As an optional scheme, a tween (or polysorbate) surfactant and a C4 twin type fluorine surfactant can be compounded, and the surfactant is non-toxic and non-irritant; the specific selection type is Tween-40, tween-60, tween-80 and the like.
Specifically, the thickener is one or more of xanthan gum, guar gum, pectin and carboxymethyl cellulose; the use of the thickening agent can prolong the attachment time of the fire extinguishing agent aqueous solution on the surface of the lithium battery and improve the cooling effect.
Specifically, considering the dispersibility (easy dispersion) during the mixing process of the flame retardant and the stability (no delamination and no sedimentation) after mixing, the flame retardant is one or more of phosphate flame retardants such as triphenyl phosphate, tributyl phosphate and melamine phosphate; the flame retardant can flow along with the solution and cover the surface of the lithium battery, so that the occurrence rate of re-ignition is reduced.
Of course, alternative embodiments of flame retardants are possible, and phosphite based flame retardants may also be used.
Specifically, the buffer is a tris aqueous solution, wherein tris is a non-electrolyte amide, can adjust the PH of the diluent, and has the advantages of stable quality and long storage time.
When the fire extinguishing agent extinguishes open fire of the lithium battery, water in the fire extinguishing agent can react with metal lithium to obtain lithium hydroxide, the lithium hydroxide further reacts with carbon dioxide generated in combustion to obtain lithium carbonate, and the lithium hydroxide and the lithium carbonate are stable at room temperature and high temperature, so that the possibility of re-combustion is fundamentally avoided.

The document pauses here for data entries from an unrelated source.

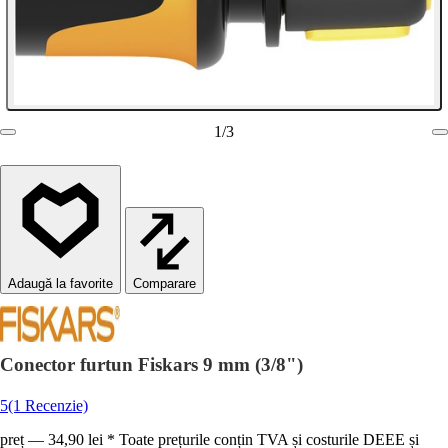
1
/
3
Comparare
Conector furtun Fiskars 9 mm (3/8")
5
(1 Recenzie)
preț — 34,90 lei * Toate prețurile conțin TVA și costurile DEEE și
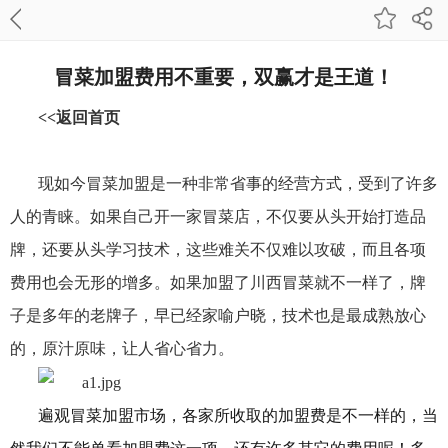
冒菜加盟费用不重要，双赢才是王道！
<<返回首页
现如今冒菜加盟是一种非常省事的经营方式，受到了许多
人的青睐。如果自己开一家冒菜店，不仅要从头开始打造品
牌，还要从头学习技术，这些难关不仅难以攻破，而且各项
费用也会无形的增多。如果加盟了川西冒菜就不一样了，牌
子是多年的老牌子，早已经家喻户晓，技术也是最成熟放心
的，原汁原味，让人省心省力。
遍观冒菜加盟市场，各家所收取的加盟费是不一样的，当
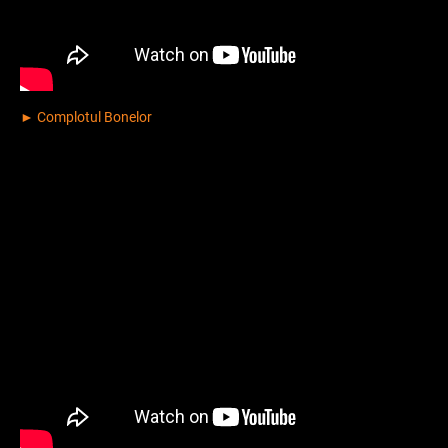
► Complotul Bonelor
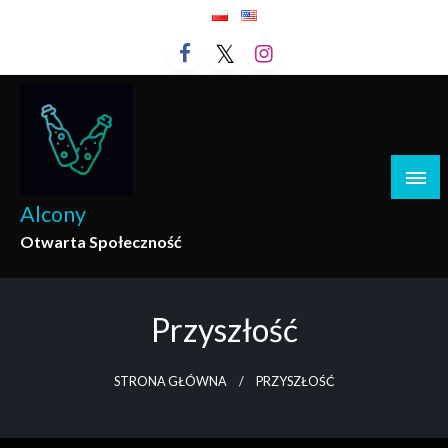
Przejdź
do
treści
Alcony
Otwarta Społeczność
Przyszłość
STRONA GŁÓWNA
PRZYSZŁOŚĆ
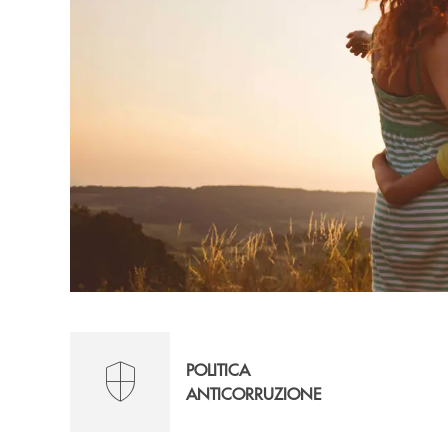
POLITICA
ANTICORRUZIONE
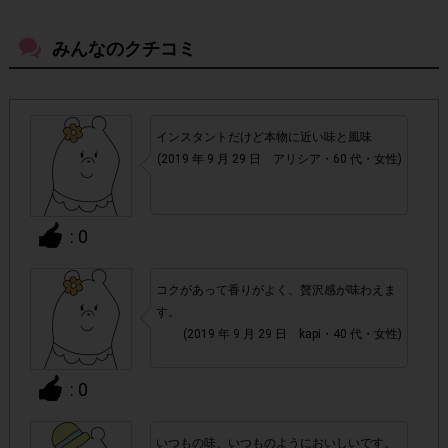
みんなのクチコミ
・現在掲載中の『ネスカフェ 香味焙煎』に参加いただいて
いる方はご参加いただけません。
・店舗によって取扱いのない場合があります。予めご了承く
インスタントだけど本物に近い味と風味
ださい。
(2019 年 9 月 29 日 アリシア・60 代・女性)
・参加(申し込み)を回答前にしていただければ、募集人数が
上限に達しても、掲載期間内のアンケート回答が可能です。
: 0
・他サイトのテンタメを含め、1つのアンケートにつき1人1
コクがあって香りがよく、贅沢感が味わえま
回の参加とさせていただいております。
す。
(2019 年 9 月 29 日 kapi・40 代・女性)
アカウントを停止
・悪質な投稿があった場合、
させていた
だくこともあります。
: 0
・スマートフォン、携帯電話、タブレットPCにつきまし
いつもの味、いつものようにおいしいです。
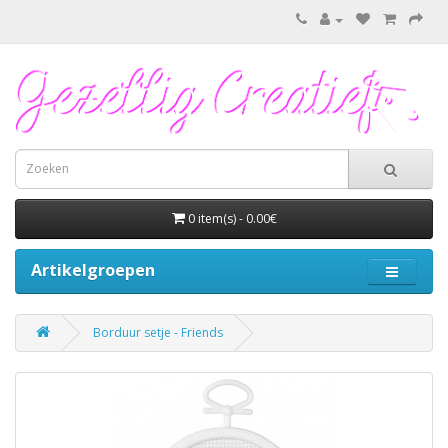
0 item(s) - 0.00€
Artikelgroepen
Borduur setje - Friends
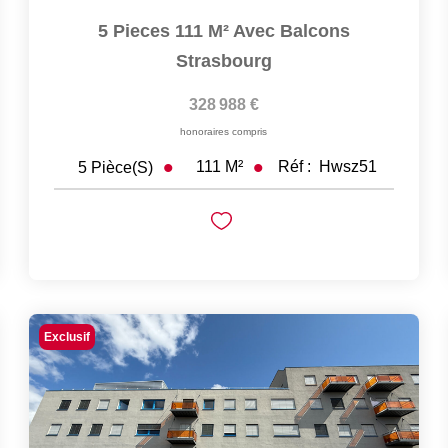
5 Pieces 111 M² Avec Balcons
Strasbourg
328 988 €
honoraires compris
111
M²
Réf :
Hwsz51
5
Pièce(s)
Exclusif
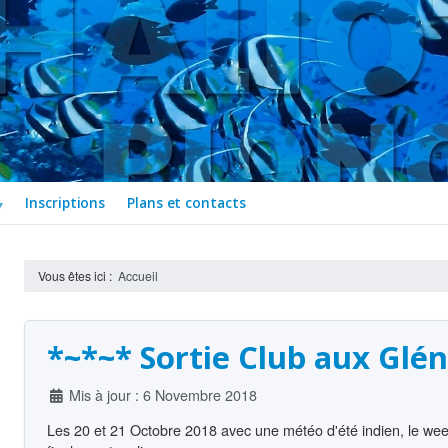
Inscriptions
Plans et contacts
Vous êtes ici :
Accueil
*~*~* Sortie Club aux Glé
Détails
Mis à jour : 6 Novembre 2018
Les 20 et 21 Octobre 2018 avec une météo d'été indien, le we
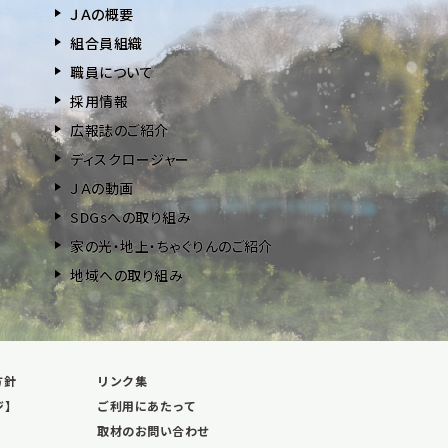
ＪＡの概要
組合員組織
職員について
採用情報
広報誌のご紹介
ディスクロージャー
ＪＡの動画
SDGsへの取り組み
家の光・地上・ちゃぐりんのご紹介
地域への取り組み
方針
リンク集
ジ】
ご利用にあたって
取材のお問い合わせ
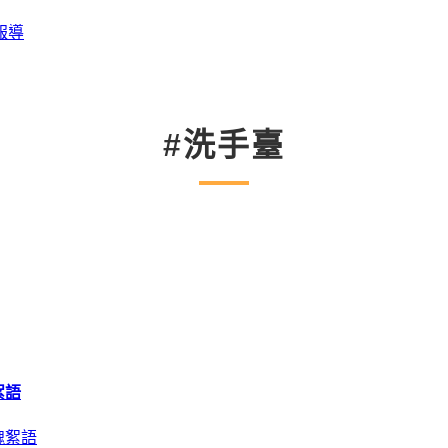
報導
#洗手臺
絮語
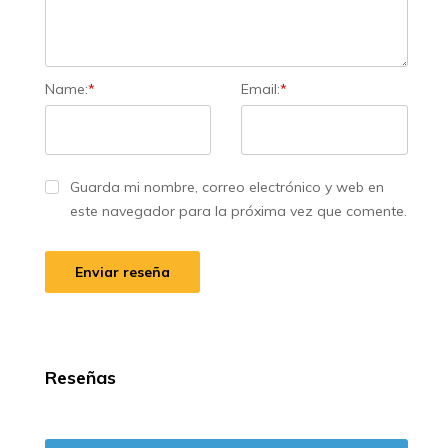
Name:
*
Email:
*
Guarda mi nombre, correo electrónico y web en
este navegador para la próxima vez que comente.
Reseñas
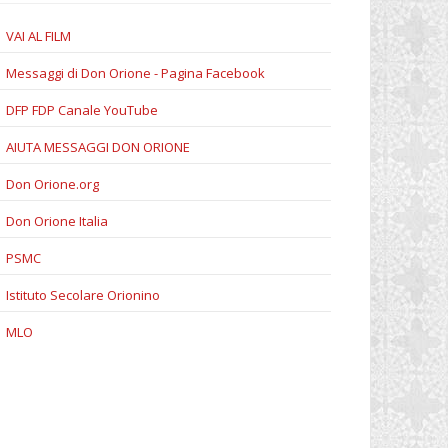
VAI AL FILM
Messaggi di Don Orione - Pagina Facebook
DFP FDP Canale YouTube
AIUTA MESSAGGI DON ORIONE
Don Orione.org
Don Orione Italia
PSMC
Istituto Secolare Orionino
MLO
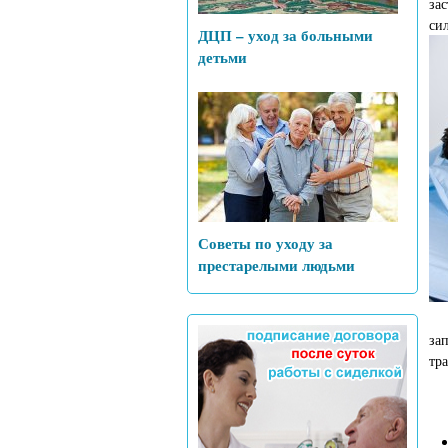
за
си
ДЦП – уход за больными
детьми
Советы по уходу за
престарелыми людьми
за
тра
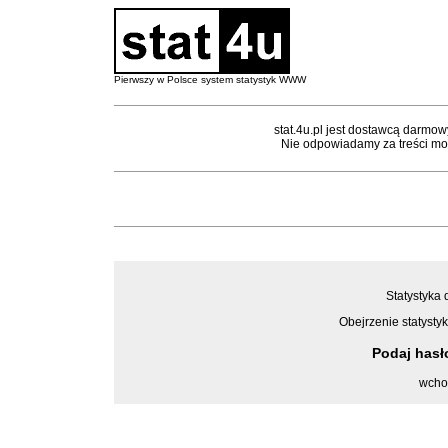
Pierwszy w Polsce system statystyk WWW
stat.4u.pl jest dostawcą darmow
Nie odpowiadamy za treści mon
Statystyka 
Obejrzenie statystyk
Podaj has
wcho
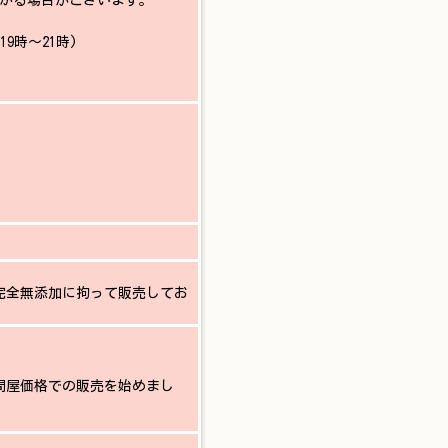
かかる場合がございます。
19時〜21時)
完全無添加に拘って販売してお
を問屋価格での販売を始めまし
。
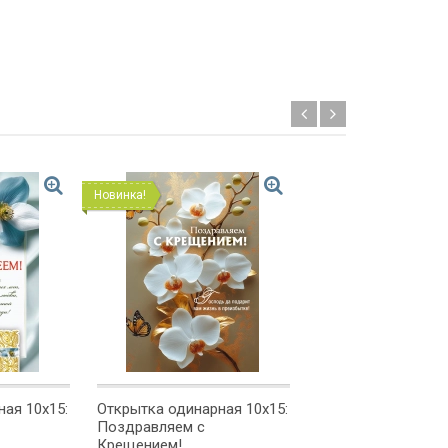
Новинка!
Новинка!
ая 10x15:
Открытка одинарная 10x15:
Открытка одинарна
Поздравляем с
Поздравляем!
Крещением!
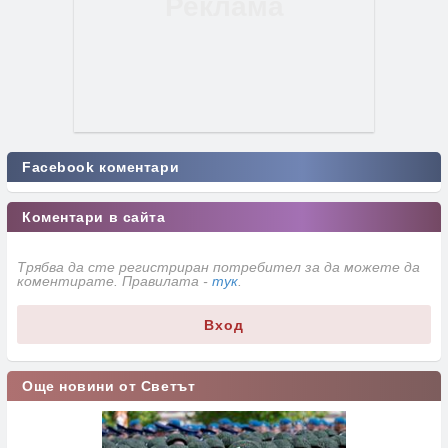
Facebook коментари
Коментари в сайта
Трябва да сте регистриран потребител за да можете да
коментирате. Правилата -
тук
.
Вход
Още новини от Светът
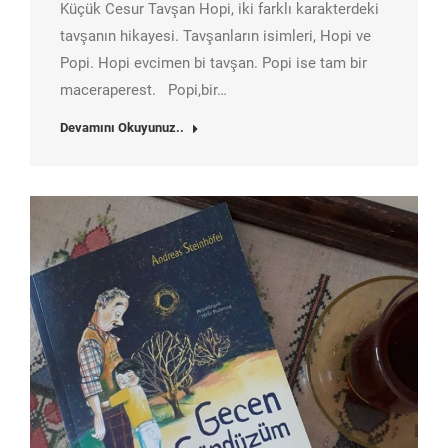
Küçük Cesur Tavşan Hopi, iki farklı karakterdeki
tavşanın hikayesi. Tavşanların isimleri, Hopi ve
Popi. Hopi evcimen bi tavşan. Popi ise tam bir
maceraperest. Popi,bir…
Devamını Okuyunuz..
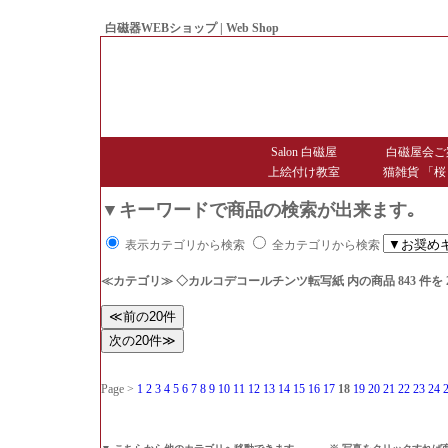
白磁器WEBショップ | Web Shop
● Since1998 Hakujiya
Salon 白磁屋
白磁屋会ご
上絵付け教室
猫雑貨 「桜
▼キーワードで商品の検索が出来ます｡
表示カテゴリから検索
全カテゴリから検索
≪カテゴリ≫ ◇カルコデコールチンツ転写紙
内の商品 843 件
Page >
1
2
3
4
5
6
7
8
9
10
11
12
13
14
15
16
17
18
19
20
21
22
23
24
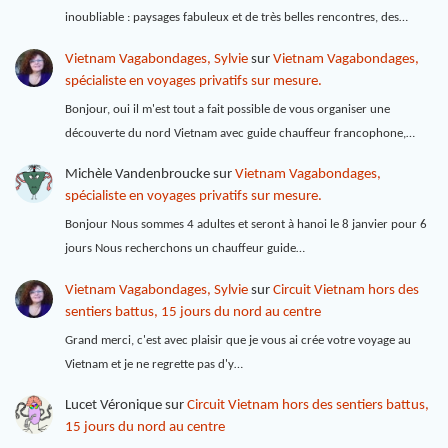
inoubliable : paysages fabuleux et de très belles rencontres, des…
Vietnam Vagabondages, Sylvie
sur
Vietnam Vagabondages,
spécialiste en voyages privatifs sur mesure.
Bonjour, oui il m'est tout a fait possible de vous organiser une
découverte du nord Vietnam avec guide chauffeur francophone,…
Michèle Vandenbroucke
sur
Vietnam Vagabondages,
spécialiste en voyages privatifs sur mesure.
Bonjour Nous sommes 4 adultes et seront à hanoi le 8 janvier pour 6
jours Nous recherchons un chauffeur guide…
Vietnam Vagabondages, Sylvie
sur
Circuit Vietnam hors des
sentiers battus, 15 jours du nord au centre
Grand merci, c'est avec plaisir que je vous ai crée votre voyage au
Vietnam et je ne regrette pas d'y…
Lucet Véronique
sur
Circuit Vietnam hors des sentiers battus,
15 jours du nord au centre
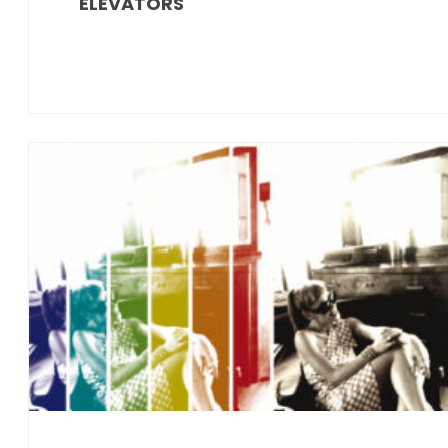
ELEVATORS
News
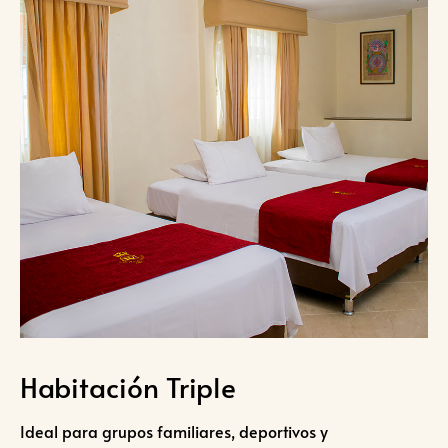
Habitación Triple
Ideal para grupos familiares, deportivos y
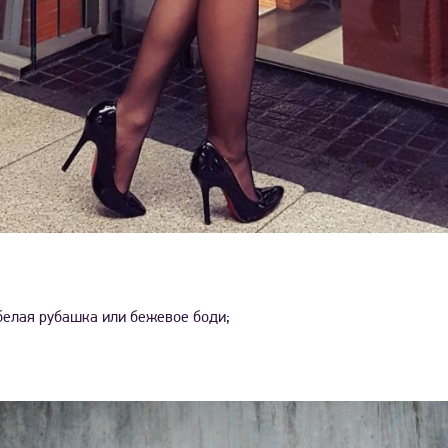
 белая рубашка или бежевое боди;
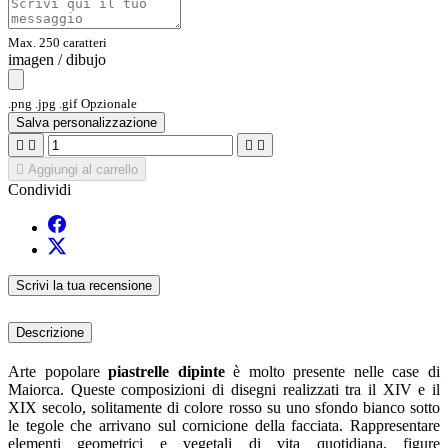
Max. 250 caratteri
imagen / dibujo
.png .jpg .gif
Opzionale
Salva personalizzazione





Aggiungi al carrello
Condividi
Scrivi la tua recensione
Descrizione
Arte popolare
piastrelle dipinte
è molto presente nelle case di
Maiorca. Queste composizioni di disegni realizzati tra il XIV e il
XIX secolo, solitamente di colore rosso su uno sfondo bianco sotto
le tegole che arrivano sul cornicione della facciata. Rappresentare
elementi geometrici e vegetali di vita quotidiana, figure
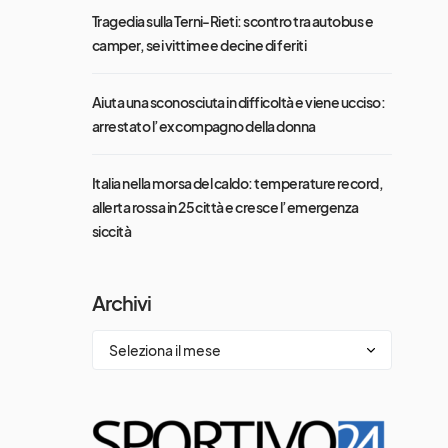
Tragedia sulla Terni-Rieti: scontro tra autobus e
camper, sei vittime e decine di feriti
Aiuta una sconosciuta in difficoltà e viene ucciso:
arrestato l’ex compagno della donna
Italia nella morsa del caldo: temperature record,
allerta rossa in 25 città e cresce l’emergenza
siccità
Archivi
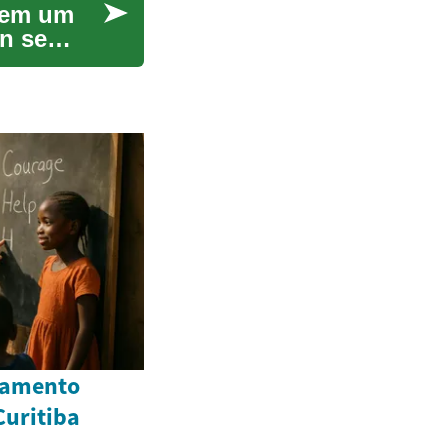
 em um
gn se
ramento
Curitiba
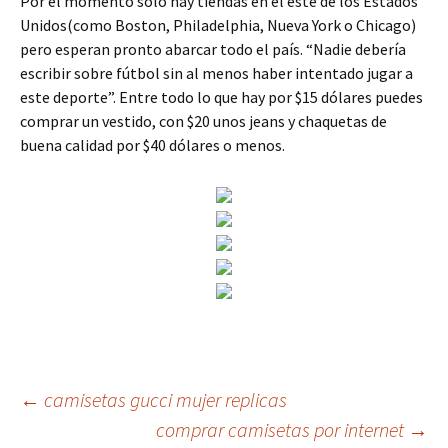
Por el momento solo hay tiendas en el este de los Estados
Unidos(como Boston, Philadelphia, Nueva York o Chicago)
pero esperan pronto abarcar todo el país. “Nadie debería
escribir sobre fútbol sin al menos haber intentado jugar a
este deporte”. Entre todo lo que hay por $15 dólares puedes
comprar un vestido, con $20 unos jeans y chaquetas de
buena calidad por $40 dólares o menos.
Navegación
←
camisetas gucci mujer replicas
comprar camisetas por internet
→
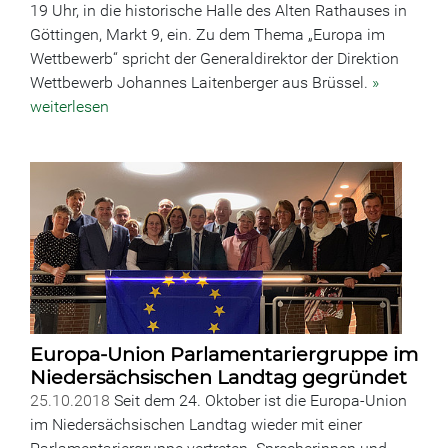
19 Uhr, in die historische Halle des Alten Rathauses in
Göttingen, Markt 9, ein. Zu dem Thema „Europa im
Wettbewerb“ spricht der Generaldirektor der Direktion
Wettbewerb Johannes Laitenberger aus Brüssel.
»
weiterlesen
Europa-Union Parlamentariergruppe im
Niedersächsischen Landtag gegründet
25.10.2018
Seit dem 24. Oktober ist die Europa-Union
im Niedersächsischen Landtag wieder mit einer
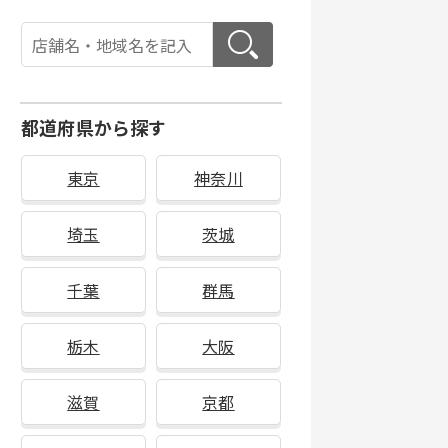
都道府県から探す
東京
神奈川
埼玉
茨城
千葉
群馬
栃木
大阪
滋賀
京都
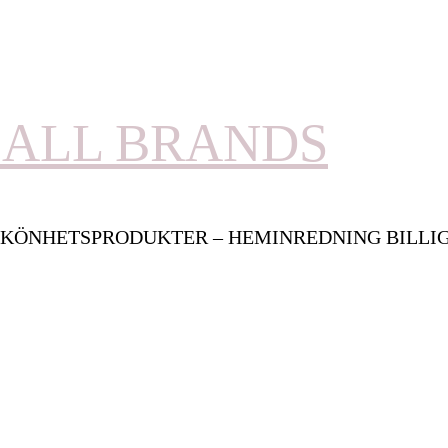
ALL BRANDS
KÖNHETSPRODUKTER – HEMINREDNING BILLI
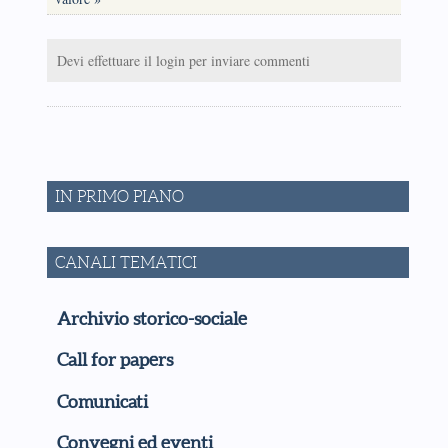
Devi effettuare il login per inviare commenti
IN PRIMO PIANO
CANALI TEMATICI
Archivio storico-sociale
Call for papers
Comunicati
Convegni ed eventi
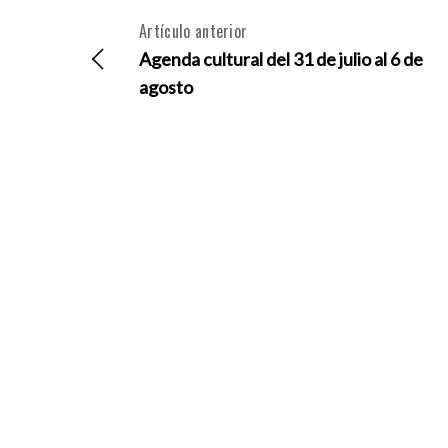
Artículo anterior
Agenda cultural del 31 de julio al 6 de
agosto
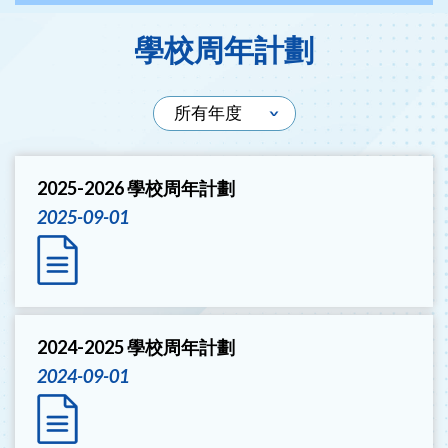
學校周年計劃
2025-2026 學校周年計劃
2025-09-01
2024-2025 學校周年計劃
2024-09-01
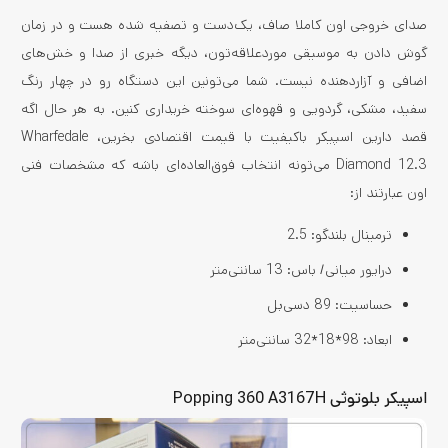
صدای خروجی اون کاملا صاف، یک‌دست و تصفیه شده هست و در زمان
گوش دادن به موسیقی موردعلاقه‌تون، دیگه خبری از صدا و خش‌های
اضافی و آزاردهنده نیست. شما می‌تونین این دستگاه رو در چهار رنگ
سفید، مشکی، گردویی و قهوه‌ای سوخته خریداری کنین. به هر حال اگه
قصد دارین اسپیکر باکیفیت با قیمت اقتصادی بخرین، Wharfedale
Diamond 12.3 می‌تونه انتخاب فوق‌العاده‌ای باشه که مشخصات فنی
اون عبارتند از:
ترمینال بلندگو: 2.5
درایور میانی/ باس: 13 سانتی‌متر
حساسیت: 89 دسی‌بل
ابعاد: 98*18*32 سانتی‌متر
اسپیکر بلوتوثی Popping 360 A3167H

The present invention will be described in further detail with reference to several specific examples, but the present invention is not limited to the descriptions in the following.
Example 1
A lithium battery fire extinguishing agent based on a C4 twin type fluorine surfactant mainly comprises the following components in percentage by mass: 0.5% of a fluorinated surfactant having a structure represented by formula 1 (n = 3), 1.8% of an alkylglycoside, 0.5% of xanthan gum, 4.5% of triphenyl phosphate, 0.05% of a tris (hydroxymethyl) aminomethane aqueous solution, and the balance being water. The fire extinguishing agent has the pH value of 7.5, the surface tension of 17.9mN/m, the water/cyclohexane interfacial tension of 2.3mN/m, the diffusion coefficient of 3.8mN/m and the resistivity of more than or equal to 100k omega cm.
Example 2
A lithium battery fire extinguishing agent based on a C4 twin type fluorine surfactant mainly comprises the following components in percentage by mass: 0.8% of fluorosurfactant (n = 6) having a structure represented by formula 1, 1.5% of dodecylamine oxide, 0.7% of guar gum, 4.0% of tributyl phosphate, 0.02% of tris (hydroxymethyl) aminomethane aqueous solution, and the balance of water. The fire extinguishing agent has pH of 7.0, surface tension of 18.2mN/m, water/cyclohexane interfacial tension of 2.2mN/m, diffusion coefficient of 3.6mN/m, and resistivity of more than or equal to 100k omega cm.
Example 3
A lithium battery fire extinguishing agent based on a C4 twin type fluorine surfactant mainly comprises the following components in percentage by mass: 0.3% of fluorinated surfactant (n = 2) having a structure represented by formula 1, 2.0% of castor oil polyoxyethylene ether, 0.5% of carboxymethyl cellulose, 3.0% of melamine phosphate, 0.04% of tris (hydroxymethyl) aminomethane aqueous solution, and the balance of water. The fire extinguishing agent has pH of 7.4, surface tension of 19.2mN/m, water/cyclohexane interfacial tension of 2.6mN/m, diffusion coefficient of 2.2mN/m, and resistivity of more than or equal to 100k omega cm.
Example 4
3kg of the lithium battery extinguishing agent described in example 1 was filled into a fire extinguisher and pressurized to 1.2MPa with nitrogen.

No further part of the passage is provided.